If you don't own a house at the moment but are in a position to buy one, the prudent course of action appears to be to wait. But for how long? That depends on what happens to house prices while you are waiting! As house prices continue to fall, the long-term mortgage costs converge with long-term rental costs. Full convergence is unlikely, since that would imply an expectation that the property would have zero value at the end of the mortgage term. This argument from investment fundamentals should put an effective floor under general property prices.
Before we can arrive at a view on what this floor is likely to be, we need a view of long-term rental costs. The fact is that these ultimately depend on future house prices, but this recursive relationship is hardly fatal. A perfectly reasonable assumption, in the absence of complicating factors, is that rents will increase at least in line with incomes. This assumes that demand for rented accommodation does not fall. It is only likely to fall if something approaching convergence of rental and ownership costs is achieved. So... a property that could be rented for £500 per month today would be worth buying at a price that is somewhat in excess of the repayment mortgage that could be afforded for £500 per month.

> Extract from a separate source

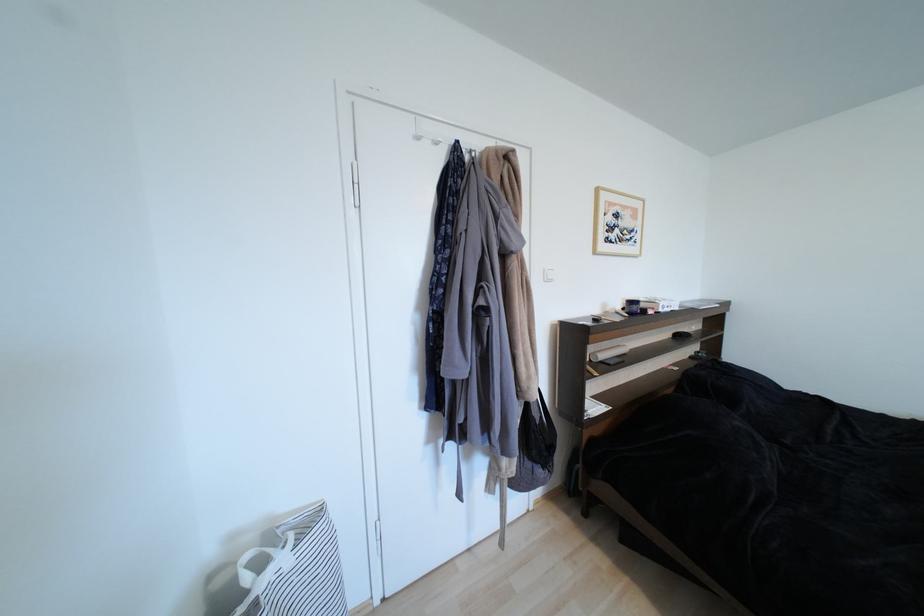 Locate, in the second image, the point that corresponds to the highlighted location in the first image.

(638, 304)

Assuming mortgage interest rates of 5% (which is
not a prediction, just an assumption for the purposes of illustration), and a term of 25 years, this would be £85k. How much more than £85k would it be reasonable to pay? If you assume that the value of the property in 25 years will be at least £85k in today's money (I said: "if") then you can add about £283 per month "savings" to the £500 "rent", suggesting a price of £134k. Repeatedly applying the same logic allows us to calculate a ceiling price of £199k, at which point repayments of £1163 per month would be equivalent to £500 rent and £663 per month savings (£199k in total, give or take £100).
A higher mortgage interest rate feeds through into lower floors and ceilings, but properties in general do not look expensive when viewed simply as an equivalent to renting and saving. This is despite the facts that most buyers, rightly or wrongly, expect to sell (eventually) at a higher price than they are paying, and to have to pay increasing rents if they didn't buy. What keeps prices below their "fundamental" ceiling is limited availability of funds. Until recently, availability of funds has been mainly limited by affordability. Now, lenders are increasingly reluctant to lend, which is further reducing availability of funds and, inevitably, in the short term, leading to lower prices.
Conclusion: house prices in the UK are reasonable, but today only a fool (or a philanthropist) would increase their investment voluntarily.